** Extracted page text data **
┄┄┄┄┄┄┄┄┄┄┄┄┄┄┄┄┄┄┄┄

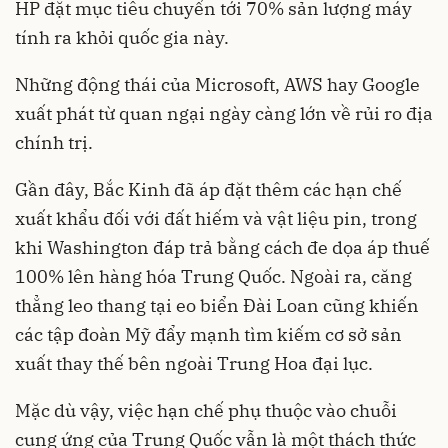
HP đặt mục tiêu chuyển tới 70% sản lượng máy
tính ra khỏi quốc gia này.
Những động thái của Microsoft, AWS hay Google
xuất phát từ quan ngại ngày càng lớn về rủi ro địa
chính trị.
Gần đây, Bắc Kinh đã áp đặt thêm các hạn chế
xuất khẩu đối với đất hiếm và vật liệu pin, trong
khi Washington đáp trả bằng cách đe dọa áp thuế
100% lên hàng hóa Trung Quốc. Ngoài ra, căng
thẳng leo thang tại eo biển Đài Loan cũng khiến
các tập đoàn Mỹ đẩy mạnh tìm kiếm cơ sở sản
xuất thay thế bên ngoài Trung Hoa đại lục.
Mặc dù vậy, việc hạn chế phụ thuộc vào chuỗi
cung ứng của Trung Quốc vẫn là một thách thức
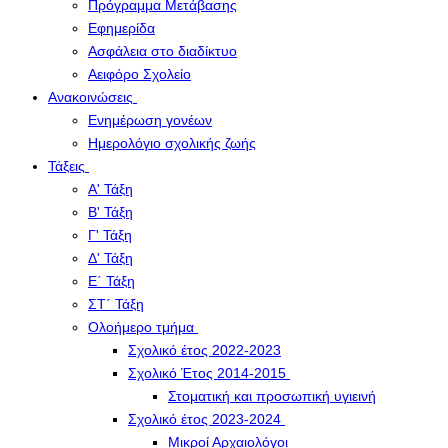
Πρόγραμμα Μετάβασης
Εφημερίδα
Ασφάλεια στο διαδίκτυο
Αειφόρο Σχολείο
Ανακοινώσεις
Ενημέρωση γονέων
Ημερολόγιο σχολικής ζωής
Τάξεις
Α' Τάξη
Β' Τάξη
Γ' Τάξη
Δ' Τάξη
Ε΄ Τάξη
ΣΤ΄ Τάξη
Ολοήμερο τμήμα
Σχολικό έτος 2022-2023
Σχολικό Έτος 2014-2015
Στοματική και προσωπική υγιεινή
Σχολικό έτος 2023-2024
Μικροί Αρχαιολόγοι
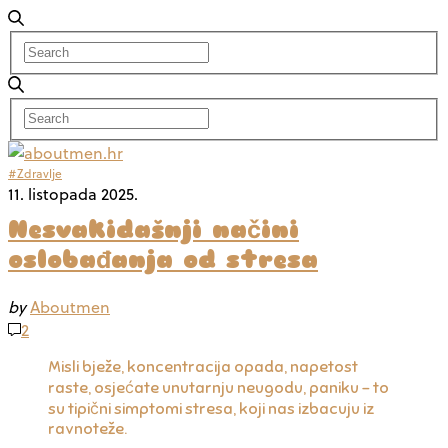
#Zdravlje
11. listopada 2025.
Nesvakidašnji načini
oslobađanja od stresa
by
Aboutmen
2
Misli bježe, koncentracija opada, napetost
raste, osjećate unutarnju neugodu, paniku – to
su tipični simptomi stresa, koji nas izbacuju iz
ravnoteže.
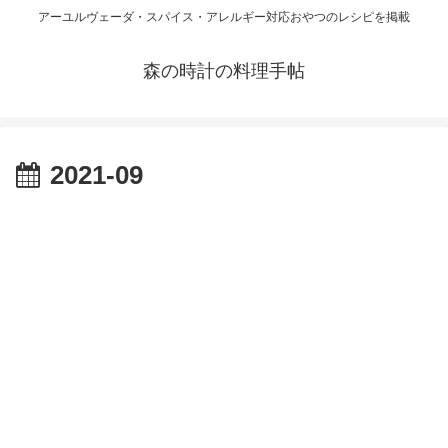
アーユルヴェーダ・スパイス・アレルギー対応おやつのレシピを掲載
森の時計の料理手帖
2021-09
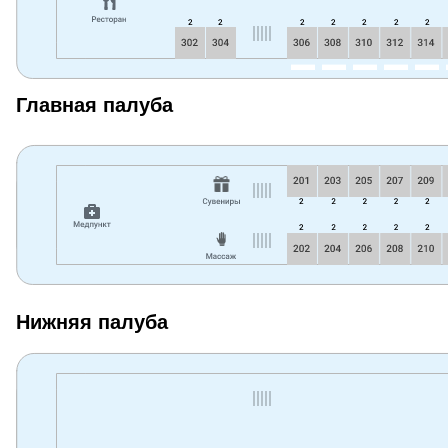
Главная палуба
Нижняя палуба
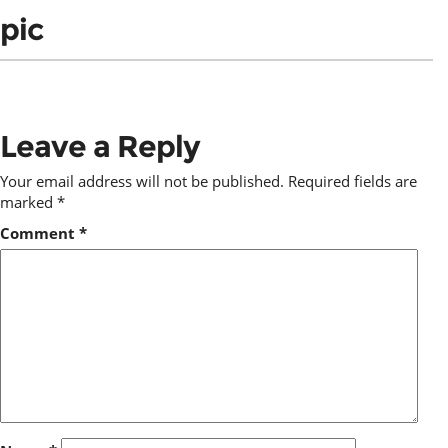
pic
Leave a Reply
Your email address will not be published.
Required fields are
marked
*
Comment
*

┄┄┄┄┄┄┄┄┄┄┄┄┄┄┄┄┄┄┄┄

** Problem description **
Leave out every picture and copy verbatim the lines running from the line containing "Μικροί Αρχαιολόγοι" through the final line of the data.

** Written reply **
Μικροί Αρχαιολόγοι
#Zdravlje
11. listopada 2025.
Nesvakidašnji načini
oslobađanja od stresa
by
Aboutmen
2
Misli bježe, koncentracija opada, napetost
raste, osjećate unutarnju neugodu, paniku – to
su tipični simptomi stresa, koji nas izbacuju iz
ravnoteže.
アーユルヴェーダ・スパイス・アレルギー対応おやつのレシピを掲載
森の時計の料理手帖
2021-09
Главная палуба
Нижняя палуба
pic
Leave a Reply
Your email address will not be published.
Required fields are
marked
*
Comment
*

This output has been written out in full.